David Cronenberg: Yes.
Is that why it had to be in Hollywood?
Well, you saw what happened with Sony and the hacked emails. [Laughs.] I almost don’t have to say anything else. I mean, it’s a question of creating a persona, an identity that’s public, that’s up for grabs, that people own, and that they think is the real you, and that’s even been exacerbated these days by Twitter and Facebook and all of that, where people really feel that they’re really in the hearts and minds of these celebrities who, in the old days, would have been like up on a mountain, far away. Marilyn Monroe, you wouldn’t get to see too many interviews with her, or talk to her. Certainly you, the public, wouldn’t be able to connect directly with her through Twitter, let’s say, and now you can.
But can anybody really withstand that? Can anybody really allow themselves to be so accessible from top to bottom, and inside and out? I think nobody really can. But that is maybe not so much an irony as a conundrum, you know?

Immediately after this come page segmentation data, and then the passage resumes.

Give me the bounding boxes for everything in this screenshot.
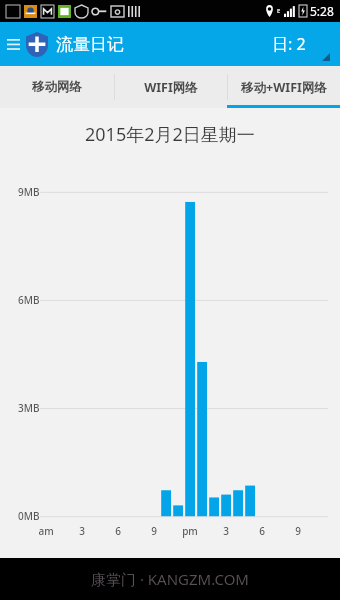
staticText: 6 [259,524,265,538]
staticText: 3 [79,524,85,538]
staticText: 9 [151,524,157,538]
button[interactable]: 日: 2 [260,27,330,61]
staticText: 0MB [18,509,40,523]
staticText: am [38,524,54,538]
staticText: 流量日记 [56,34,124,55]
staticText: 康掌门 · KANGZM.COM [91,569,249,589]
staticText: 2015年2月2日星期一 [85,122,255,147]
staticText: 日: 2 [272,33,306,55]
staticText: 移动网络 [32,79,82,95]
staticText: pm [182,524,198,538]
staticText: E [277,7,281,15]
staticText: 3MB [18,401,40,415]
staticText: 3 [223,524,229,538]
staticText: 6MB [18,293,40,307]
button[interactable]: 移动网络 [0,66,114,108]
staticText: WIFI网络 [144,79,198,96]
staticText: 9MB [18,185,40,199]
button[interactable]: WIFI网络 [114,66,227,108]
button[interactable]: Menu [2,22,24,66]
staticText: 6 [115,524,121,538]
staticText: 5:28 [310,3,334,19]
button[interactable]: 移动+WIFI网络 [227,66,340,108]
staticText: 移动+WIFI网络 [241,79,327,96]
staticText: 9 [295,524,301,538]
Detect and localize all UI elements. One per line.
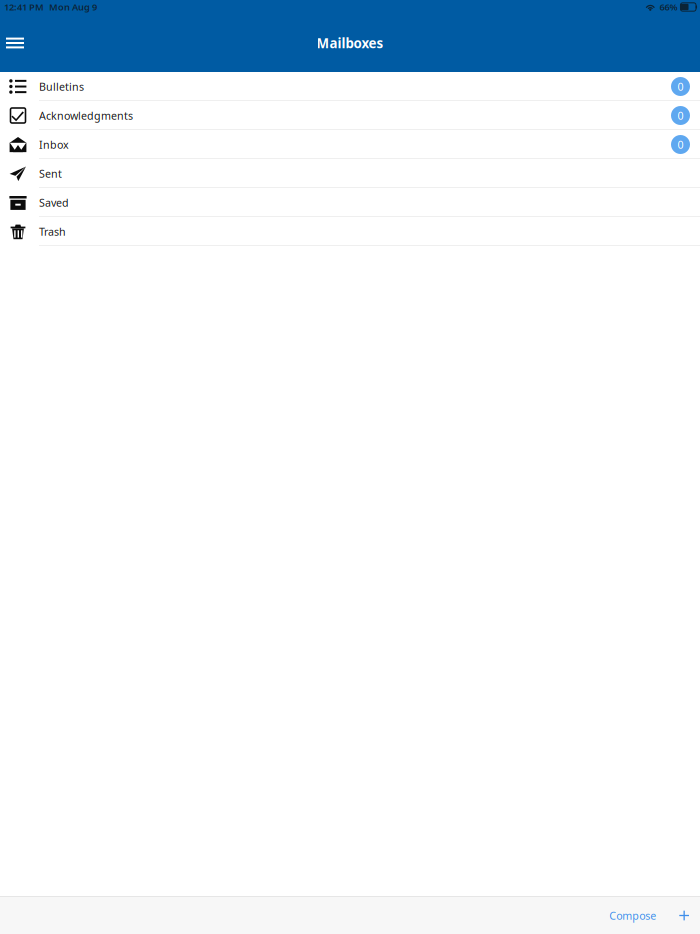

Have you experienced anything like that conundrum? You are somewhat in the public eye, as a famous director.
Sure, sure.
So do you bring something of yourself to this film?
Not really. I mean, I don’t Twitter, I don’t tweet, and I’m not on Facebook, and I don’t do Instagram. It’s only because I don’t want to be that accessible. I don’t feel it’s necessary and I don’t even have a website promoting me and my work, which so many people do whether they’re novelists or David Bowie or whoever, you know? I do have some reclusive tendencies [laughs], which I think many novelists do. I think it’s just finding a balance that you feel is appropriate to who you are, if you feel comfortable being this exposed or that exposed.
So it’s not the same for everything but you can see there’s so many instances of people doing a spontaneous tweet and then regretting it for months, or the rest of their lives actually. It’s an interesting era that we’re in right now. This is not certainly the way things were when I started out as a filmmaker and did my first interviews when I had just made one underground film.